• [DATA RECORDS]:
☆ ☆ ☆ ☆
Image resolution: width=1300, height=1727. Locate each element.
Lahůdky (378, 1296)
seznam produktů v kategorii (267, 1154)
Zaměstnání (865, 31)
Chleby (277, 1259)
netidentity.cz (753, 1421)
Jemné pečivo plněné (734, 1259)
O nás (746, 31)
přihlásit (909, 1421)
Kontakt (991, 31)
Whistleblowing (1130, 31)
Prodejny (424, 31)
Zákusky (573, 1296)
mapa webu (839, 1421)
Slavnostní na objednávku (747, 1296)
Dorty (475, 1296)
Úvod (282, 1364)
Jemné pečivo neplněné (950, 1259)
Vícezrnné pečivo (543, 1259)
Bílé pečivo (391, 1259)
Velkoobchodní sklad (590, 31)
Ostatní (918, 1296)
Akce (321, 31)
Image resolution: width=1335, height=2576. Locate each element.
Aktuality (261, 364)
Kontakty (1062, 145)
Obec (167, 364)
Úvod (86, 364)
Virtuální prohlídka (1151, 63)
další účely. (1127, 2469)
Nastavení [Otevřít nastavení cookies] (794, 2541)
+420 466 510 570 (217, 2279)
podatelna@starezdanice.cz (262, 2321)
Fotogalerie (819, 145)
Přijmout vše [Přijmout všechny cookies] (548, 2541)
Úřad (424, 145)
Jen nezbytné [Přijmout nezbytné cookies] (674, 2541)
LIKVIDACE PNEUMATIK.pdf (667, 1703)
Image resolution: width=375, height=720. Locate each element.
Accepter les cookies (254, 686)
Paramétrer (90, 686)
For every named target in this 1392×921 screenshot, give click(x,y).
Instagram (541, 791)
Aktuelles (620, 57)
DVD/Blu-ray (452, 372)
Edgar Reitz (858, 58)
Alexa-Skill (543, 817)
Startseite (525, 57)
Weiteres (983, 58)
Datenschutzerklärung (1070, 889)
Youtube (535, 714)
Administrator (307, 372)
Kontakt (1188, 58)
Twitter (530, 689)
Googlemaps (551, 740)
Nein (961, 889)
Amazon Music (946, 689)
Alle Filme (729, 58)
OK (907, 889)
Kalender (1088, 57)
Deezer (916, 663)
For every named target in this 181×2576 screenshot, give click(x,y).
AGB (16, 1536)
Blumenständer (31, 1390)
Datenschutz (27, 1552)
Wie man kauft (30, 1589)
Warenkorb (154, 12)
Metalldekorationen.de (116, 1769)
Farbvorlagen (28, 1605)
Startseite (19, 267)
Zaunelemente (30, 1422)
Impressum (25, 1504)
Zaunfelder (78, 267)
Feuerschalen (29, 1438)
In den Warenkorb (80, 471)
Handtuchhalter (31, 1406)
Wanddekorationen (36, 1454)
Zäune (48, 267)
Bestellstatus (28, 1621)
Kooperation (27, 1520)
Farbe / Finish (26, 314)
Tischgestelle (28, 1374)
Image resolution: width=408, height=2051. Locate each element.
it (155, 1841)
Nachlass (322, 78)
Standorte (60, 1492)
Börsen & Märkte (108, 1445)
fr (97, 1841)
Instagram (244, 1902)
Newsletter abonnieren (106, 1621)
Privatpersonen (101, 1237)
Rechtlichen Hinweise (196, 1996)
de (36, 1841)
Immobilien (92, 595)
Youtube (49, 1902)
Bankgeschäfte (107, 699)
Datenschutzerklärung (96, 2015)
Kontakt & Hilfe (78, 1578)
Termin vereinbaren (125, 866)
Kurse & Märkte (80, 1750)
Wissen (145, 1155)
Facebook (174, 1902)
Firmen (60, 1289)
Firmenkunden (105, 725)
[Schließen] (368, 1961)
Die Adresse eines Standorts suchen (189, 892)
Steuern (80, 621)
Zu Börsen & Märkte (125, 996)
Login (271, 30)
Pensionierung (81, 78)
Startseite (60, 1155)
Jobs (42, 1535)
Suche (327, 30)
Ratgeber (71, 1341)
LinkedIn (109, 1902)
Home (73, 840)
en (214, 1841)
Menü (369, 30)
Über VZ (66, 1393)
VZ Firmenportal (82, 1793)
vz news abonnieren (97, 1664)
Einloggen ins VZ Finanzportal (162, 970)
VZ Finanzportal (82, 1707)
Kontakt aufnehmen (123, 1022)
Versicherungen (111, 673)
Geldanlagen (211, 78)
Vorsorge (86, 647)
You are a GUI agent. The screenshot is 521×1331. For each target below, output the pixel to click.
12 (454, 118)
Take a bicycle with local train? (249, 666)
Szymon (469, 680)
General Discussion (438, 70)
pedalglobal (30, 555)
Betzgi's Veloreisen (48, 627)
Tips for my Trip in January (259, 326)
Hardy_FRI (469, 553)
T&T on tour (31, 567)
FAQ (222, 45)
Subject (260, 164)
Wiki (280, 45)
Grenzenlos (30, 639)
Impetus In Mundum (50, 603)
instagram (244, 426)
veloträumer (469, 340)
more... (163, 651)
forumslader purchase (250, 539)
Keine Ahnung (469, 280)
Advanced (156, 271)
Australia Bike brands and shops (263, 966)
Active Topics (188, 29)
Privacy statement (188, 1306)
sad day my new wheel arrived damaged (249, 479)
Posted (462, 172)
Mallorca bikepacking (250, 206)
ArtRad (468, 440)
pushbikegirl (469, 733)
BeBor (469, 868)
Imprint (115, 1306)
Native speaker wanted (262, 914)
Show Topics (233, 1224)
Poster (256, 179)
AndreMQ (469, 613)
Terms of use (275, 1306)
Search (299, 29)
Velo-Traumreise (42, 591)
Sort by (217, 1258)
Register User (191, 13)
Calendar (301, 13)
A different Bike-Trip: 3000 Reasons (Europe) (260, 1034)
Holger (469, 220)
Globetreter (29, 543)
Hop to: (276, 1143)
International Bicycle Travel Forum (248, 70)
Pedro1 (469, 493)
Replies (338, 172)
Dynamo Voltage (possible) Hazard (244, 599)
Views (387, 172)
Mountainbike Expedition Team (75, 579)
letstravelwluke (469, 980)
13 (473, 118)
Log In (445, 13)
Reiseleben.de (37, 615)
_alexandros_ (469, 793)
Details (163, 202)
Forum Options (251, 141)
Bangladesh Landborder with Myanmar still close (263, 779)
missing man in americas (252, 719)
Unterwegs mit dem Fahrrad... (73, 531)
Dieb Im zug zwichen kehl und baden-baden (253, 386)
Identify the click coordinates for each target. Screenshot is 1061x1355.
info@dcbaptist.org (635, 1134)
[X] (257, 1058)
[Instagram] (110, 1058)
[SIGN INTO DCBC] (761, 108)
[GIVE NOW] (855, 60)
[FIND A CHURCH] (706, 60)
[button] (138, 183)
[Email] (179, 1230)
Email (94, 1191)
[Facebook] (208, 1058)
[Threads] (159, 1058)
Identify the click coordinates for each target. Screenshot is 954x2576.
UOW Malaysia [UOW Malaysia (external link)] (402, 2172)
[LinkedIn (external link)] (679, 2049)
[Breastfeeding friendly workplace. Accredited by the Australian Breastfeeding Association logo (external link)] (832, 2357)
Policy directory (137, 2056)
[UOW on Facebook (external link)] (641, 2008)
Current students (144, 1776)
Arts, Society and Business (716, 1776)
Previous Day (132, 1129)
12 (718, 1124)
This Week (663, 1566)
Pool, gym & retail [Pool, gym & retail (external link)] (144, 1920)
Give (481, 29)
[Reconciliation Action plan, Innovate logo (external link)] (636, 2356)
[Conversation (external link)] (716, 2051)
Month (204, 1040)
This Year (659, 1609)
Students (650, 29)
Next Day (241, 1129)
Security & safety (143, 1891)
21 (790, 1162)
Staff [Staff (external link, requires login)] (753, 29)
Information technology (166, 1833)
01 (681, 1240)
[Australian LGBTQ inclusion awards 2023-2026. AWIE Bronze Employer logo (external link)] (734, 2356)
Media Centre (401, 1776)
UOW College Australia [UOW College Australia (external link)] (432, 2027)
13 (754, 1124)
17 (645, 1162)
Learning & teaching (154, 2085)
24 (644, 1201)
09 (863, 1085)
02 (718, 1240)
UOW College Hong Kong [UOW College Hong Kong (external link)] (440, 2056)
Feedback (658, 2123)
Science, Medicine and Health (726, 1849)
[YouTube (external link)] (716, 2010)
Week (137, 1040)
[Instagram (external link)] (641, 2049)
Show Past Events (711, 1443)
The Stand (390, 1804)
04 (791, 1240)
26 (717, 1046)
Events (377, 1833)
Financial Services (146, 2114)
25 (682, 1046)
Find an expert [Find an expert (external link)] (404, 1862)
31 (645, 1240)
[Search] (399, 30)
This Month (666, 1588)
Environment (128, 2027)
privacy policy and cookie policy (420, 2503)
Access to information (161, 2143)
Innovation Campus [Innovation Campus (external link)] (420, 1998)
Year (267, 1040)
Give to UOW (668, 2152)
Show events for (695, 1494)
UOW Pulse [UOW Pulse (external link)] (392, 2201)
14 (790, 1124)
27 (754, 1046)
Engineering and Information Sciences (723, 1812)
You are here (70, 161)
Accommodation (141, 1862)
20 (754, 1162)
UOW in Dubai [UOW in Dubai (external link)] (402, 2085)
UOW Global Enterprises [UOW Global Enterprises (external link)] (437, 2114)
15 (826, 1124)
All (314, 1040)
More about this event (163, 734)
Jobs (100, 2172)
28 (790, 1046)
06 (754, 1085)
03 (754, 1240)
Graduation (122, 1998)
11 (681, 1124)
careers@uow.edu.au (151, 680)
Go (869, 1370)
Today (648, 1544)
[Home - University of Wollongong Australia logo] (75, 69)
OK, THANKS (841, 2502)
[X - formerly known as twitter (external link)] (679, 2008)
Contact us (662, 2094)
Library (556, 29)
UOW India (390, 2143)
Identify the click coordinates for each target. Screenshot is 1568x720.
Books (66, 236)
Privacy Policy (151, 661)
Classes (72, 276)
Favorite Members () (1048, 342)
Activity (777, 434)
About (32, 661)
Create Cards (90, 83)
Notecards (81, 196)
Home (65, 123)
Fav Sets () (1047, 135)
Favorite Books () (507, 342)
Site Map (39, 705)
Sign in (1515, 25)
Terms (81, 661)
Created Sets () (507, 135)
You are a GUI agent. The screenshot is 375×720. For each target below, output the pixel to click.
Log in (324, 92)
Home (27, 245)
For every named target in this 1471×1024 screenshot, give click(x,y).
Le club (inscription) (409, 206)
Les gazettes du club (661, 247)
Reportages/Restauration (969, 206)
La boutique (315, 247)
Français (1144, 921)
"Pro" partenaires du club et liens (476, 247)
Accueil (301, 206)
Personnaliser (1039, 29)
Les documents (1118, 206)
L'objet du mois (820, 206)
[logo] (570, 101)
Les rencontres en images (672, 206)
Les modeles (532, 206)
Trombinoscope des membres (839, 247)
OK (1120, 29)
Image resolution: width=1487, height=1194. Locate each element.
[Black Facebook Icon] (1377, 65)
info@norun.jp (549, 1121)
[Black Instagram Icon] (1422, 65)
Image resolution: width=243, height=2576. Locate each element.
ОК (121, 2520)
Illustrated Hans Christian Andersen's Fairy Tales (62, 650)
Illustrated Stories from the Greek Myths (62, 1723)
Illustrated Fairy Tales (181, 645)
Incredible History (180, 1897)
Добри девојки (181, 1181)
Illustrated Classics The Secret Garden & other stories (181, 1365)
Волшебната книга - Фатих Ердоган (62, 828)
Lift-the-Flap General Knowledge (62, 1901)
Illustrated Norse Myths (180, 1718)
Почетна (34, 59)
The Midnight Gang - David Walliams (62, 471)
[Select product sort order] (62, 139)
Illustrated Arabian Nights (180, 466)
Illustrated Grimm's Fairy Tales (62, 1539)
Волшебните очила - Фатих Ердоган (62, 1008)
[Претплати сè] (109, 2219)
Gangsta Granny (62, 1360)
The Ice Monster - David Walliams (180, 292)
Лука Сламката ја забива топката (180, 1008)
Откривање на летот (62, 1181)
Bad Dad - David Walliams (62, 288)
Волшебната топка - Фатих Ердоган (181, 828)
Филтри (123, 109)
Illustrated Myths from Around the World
☆ ☆ ☆ ☆
• [GOAL OF THE EXERCISE]:
The line above containing "Site Map (39, 705)", the line containing "Illustrated Hans Christian", and every line between them are to be transcribed exactly; no other line is wanted.

• [REPLY TO THE EXERCISE]:
Site Map (39, 705)
Sign in (1515, 25)
Terms (81, 661)
Created Sets () (507, 135)
You are a GUI agent. The screenshot is 375×720. For each target below, output the pixel to click.
Log in (324, 92)
Home (27, 245)
For every named target in this 1471×1024 screenshot, give click(x,y).
Le club (inscription) (409, 206)
Les gazettes du club (661, 247)
Reportages/Restauration (969, 206)
La boutique (315, 247)
Français (1144, 921)
"Pro" partenaires du club et liens (476, 247)
Accueil (301, 206)
Personnaliser (1039, 29)
Les documents (1118, 206)
L'objet du mois (820, 206)
[logo] (570, 101)
Les rencontres en images (672, 206)
Les modeles (532, 206)
Trombinoscope des membres (839, 247)
OK (1120, 29)
Image resolution: width=1487, height=1194. Locate each element.
[Black Facebook Icon] (1377, 65)
info@norun.jp (549, 1121)
[Black Instagram Icon] (1422, 65)
Image resolution: width=243, height=2576. Locate each element.
ОК (121, 2520)
Illustrated Hans Christian Andersen's Fairy Tales (62, 650)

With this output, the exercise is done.